Article in The Australian, May 21 2016 by Michael Roddan

simon-makehamSimon Makeham, 50, is a self-employed resident of Young, NSW, and head of the Self Managed Super Fund Members Association, who uses the maximum caps for concessional and non-concessional contributions. He regards the new super limits as a “vote changer”.

Both my wife and I contribute the maximum each in concessional contributions. We also make non-concessional contributions when the finances are available to do it. If you’re over 50 years old it used to be $35,000, but for someone under 50 it was a maximum of $30,000. That’s now lowered to $25,000 across the board. Obviously that’s a real issue as to my own ability to accumulate money to a reasonable retirement balance. Not only have I lost some ability to contribute concessionally, I’ve also lost the ability to contribute non-concessionally over and above $500,000.

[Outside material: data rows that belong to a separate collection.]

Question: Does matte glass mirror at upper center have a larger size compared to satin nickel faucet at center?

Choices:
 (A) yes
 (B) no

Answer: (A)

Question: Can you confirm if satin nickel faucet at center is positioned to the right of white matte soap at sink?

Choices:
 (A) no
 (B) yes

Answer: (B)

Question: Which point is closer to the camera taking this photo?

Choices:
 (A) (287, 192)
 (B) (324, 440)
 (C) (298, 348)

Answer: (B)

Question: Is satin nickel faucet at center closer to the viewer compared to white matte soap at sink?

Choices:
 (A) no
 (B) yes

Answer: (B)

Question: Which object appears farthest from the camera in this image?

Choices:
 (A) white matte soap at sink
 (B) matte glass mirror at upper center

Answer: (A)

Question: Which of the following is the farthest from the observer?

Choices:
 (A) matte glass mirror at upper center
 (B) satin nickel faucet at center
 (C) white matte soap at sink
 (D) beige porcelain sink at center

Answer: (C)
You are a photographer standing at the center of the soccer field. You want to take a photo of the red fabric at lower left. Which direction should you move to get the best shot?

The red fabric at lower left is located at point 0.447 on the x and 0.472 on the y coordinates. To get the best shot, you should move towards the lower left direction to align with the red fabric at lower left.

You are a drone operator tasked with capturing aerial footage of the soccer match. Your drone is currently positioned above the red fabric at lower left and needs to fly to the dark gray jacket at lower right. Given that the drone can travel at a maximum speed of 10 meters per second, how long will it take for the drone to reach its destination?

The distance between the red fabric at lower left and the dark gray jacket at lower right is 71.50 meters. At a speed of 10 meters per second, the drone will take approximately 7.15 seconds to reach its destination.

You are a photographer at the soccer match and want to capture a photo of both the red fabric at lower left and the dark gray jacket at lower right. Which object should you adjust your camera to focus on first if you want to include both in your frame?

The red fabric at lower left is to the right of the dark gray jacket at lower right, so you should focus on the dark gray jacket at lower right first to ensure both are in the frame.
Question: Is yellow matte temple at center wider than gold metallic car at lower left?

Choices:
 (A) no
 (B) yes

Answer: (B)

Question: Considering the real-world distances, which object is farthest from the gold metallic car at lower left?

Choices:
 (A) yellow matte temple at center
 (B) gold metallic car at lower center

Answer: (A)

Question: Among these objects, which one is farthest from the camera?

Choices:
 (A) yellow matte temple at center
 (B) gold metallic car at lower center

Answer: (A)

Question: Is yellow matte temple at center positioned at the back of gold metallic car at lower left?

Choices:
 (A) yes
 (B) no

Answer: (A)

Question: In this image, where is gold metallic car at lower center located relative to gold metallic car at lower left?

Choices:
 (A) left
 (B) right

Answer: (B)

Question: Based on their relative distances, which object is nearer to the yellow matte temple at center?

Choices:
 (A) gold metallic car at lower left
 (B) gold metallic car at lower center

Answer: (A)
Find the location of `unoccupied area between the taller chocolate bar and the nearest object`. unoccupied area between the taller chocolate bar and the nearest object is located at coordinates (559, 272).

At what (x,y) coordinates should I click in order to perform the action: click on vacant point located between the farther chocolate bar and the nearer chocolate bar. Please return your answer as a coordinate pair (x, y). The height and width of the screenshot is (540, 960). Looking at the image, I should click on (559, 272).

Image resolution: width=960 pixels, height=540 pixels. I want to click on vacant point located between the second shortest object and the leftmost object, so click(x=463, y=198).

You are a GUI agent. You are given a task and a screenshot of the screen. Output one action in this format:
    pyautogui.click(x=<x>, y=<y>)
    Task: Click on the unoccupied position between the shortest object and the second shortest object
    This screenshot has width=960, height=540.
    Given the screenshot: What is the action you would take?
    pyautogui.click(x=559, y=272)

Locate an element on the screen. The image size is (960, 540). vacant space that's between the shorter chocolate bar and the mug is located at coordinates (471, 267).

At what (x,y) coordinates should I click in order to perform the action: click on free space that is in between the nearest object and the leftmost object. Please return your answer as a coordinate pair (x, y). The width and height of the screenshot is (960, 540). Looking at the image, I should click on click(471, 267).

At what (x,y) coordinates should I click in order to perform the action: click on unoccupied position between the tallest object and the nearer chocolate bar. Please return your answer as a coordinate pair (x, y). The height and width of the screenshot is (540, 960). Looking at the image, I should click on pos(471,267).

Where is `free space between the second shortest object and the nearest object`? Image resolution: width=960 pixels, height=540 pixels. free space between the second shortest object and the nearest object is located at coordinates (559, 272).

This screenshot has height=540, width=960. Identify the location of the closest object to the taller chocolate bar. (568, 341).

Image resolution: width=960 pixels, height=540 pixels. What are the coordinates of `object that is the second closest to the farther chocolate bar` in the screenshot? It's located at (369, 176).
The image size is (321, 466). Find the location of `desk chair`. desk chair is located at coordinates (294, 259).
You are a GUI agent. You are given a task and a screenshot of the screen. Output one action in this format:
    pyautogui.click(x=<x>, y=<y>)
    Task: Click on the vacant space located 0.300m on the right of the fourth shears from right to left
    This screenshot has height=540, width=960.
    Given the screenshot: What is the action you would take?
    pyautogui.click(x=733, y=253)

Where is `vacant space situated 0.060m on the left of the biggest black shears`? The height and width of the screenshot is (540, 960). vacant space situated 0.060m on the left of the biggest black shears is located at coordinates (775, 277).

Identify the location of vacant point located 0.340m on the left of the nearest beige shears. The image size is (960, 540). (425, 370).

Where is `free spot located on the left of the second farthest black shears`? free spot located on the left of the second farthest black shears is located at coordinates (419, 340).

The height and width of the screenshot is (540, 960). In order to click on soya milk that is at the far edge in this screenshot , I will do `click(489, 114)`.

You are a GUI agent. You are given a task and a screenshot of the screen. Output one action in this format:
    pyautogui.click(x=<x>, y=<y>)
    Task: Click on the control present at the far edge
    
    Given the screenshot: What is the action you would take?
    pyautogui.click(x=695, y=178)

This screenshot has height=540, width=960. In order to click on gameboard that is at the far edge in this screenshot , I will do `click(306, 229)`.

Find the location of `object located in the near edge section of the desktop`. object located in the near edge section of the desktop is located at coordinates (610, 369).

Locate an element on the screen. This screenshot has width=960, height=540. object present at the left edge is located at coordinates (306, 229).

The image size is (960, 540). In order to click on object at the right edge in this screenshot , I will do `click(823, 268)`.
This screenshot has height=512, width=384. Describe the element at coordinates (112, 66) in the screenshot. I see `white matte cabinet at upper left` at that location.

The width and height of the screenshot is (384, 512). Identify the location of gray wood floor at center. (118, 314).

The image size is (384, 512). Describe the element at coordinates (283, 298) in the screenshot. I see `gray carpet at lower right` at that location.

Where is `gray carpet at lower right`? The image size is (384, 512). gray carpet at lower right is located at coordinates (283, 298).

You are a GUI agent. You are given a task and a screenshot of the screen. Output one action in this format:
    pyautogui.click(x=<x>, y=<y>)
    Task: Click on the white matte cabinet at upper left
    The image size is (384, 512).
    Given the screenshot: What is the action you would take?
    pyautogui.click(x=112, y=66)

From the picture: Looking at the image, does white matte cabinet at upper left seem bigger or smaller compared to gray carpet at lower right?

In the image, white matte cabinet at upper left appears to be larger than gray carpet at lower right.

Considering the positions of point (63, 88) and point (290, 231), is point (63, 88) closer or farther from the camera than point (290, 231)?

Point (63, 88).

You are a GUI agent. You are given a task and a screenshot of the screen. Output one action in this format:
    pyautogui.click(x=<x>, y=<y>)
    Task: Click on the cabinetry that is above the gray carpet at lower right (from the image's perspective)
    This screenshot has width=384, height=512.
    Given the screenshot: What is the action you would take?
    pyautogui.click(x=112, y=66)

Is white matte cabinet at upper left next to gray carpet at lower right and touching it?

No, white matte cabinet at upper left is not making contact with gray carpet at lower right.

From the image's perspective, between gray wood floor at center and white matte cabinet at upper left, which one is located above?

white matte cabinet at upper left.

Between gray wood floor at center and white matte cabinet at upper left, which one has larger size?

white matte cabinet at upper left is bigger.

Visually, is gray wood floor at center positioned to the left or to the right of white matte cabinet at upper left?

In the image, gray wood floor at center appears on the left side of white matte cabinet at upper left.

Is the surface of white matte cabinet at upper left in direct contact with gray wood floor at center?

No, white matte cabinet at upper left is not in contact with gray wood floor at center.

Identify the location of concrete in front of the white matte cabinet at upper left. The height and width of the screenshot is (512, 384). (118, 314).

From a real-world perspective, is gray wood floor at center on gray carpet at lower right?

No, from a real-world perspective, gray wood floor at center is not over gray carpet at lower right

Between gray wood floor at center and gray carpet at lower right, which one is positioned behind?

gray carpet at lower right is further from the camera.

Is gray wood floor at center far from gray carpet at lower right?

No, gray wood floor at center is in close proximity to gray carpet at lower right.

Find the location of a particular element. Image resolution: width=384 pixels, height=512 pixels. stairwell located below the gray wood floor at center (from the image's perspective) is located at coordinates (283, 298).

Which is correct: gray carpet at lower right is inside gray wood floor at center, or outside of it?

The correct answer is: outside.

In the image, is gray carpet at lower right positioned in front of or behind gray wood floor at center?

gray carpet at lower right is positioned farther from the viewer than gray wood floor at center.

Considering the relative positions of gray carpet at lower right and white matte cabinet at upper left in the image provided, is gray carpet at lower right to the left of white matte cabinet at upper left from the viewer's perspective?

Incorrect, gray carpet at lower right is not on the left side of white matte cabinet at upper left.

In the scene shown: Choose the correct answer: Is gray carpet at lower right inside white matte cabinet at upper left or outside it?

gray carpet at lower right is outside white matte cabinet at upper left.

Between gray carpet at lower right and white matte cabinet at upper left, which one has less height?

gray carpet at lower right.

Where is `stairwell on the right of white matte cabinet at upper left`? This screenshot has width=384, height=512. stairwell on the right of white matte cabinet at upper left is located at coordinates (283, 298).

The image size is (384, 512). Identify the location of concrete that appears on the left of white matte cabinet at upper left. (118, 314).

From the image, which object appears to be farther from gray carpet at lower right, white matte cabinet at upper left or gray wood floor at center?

So, over my lifetime, if I maximise just on contributions alone, I put in $500,000 of non-concessional contributions and I was contributing my $25,000 a year, and I’m 50 years old now. So if I’ve got 15 years to go and I put in another $25,000 each year that will take me to $375,000. Taking off contributions tax of 15 per cent, that leaves me with about $280,000. Taking that with my $500,000 of non-concessional contributions, that means that the maximum superannuation balance that I can accumulate is going to be around $800,000. There is no way that the $800,000, invested conservatively on today’s cash rates of around 2.9 per cent if I’m lucky in a term deposit, is going to be enough for my retirement. Unless I have another way of funding something, I could end up on the age pension. Or I’ll have to live off other assets that I have.

The changes that have been made are not in line with what the purpose of superannuation has been for. There is no way that I can live in my retirement, taking in longevity, there’s no way that I would be able to live solely and wholly on my own superannuation. I cannot be a self-funded retiree just off my own superannuation savings because there won’t be enough in there because the contribution limits being imposed on me are too low.

It certainly will influence my vote. Super will no longer accommodate the middle class. They are punished by these decisions. In the self-managed super fund arena they are more traditionally Liberal and National voters. Some of those people are making the decision to change their vote for the first time in their lifetimes. It doesn’t matter what side of the fence you sit on, the retrospective nature of the changes we would argue is constitutionally wrong. It’s goes against the principle of what Australia is about.

If the Liberals don’t change their position on this and at least draw a line in the sand and say these changes do not apply retrospectively, they are going to lose a massive amount of trust and a massive amount of votes.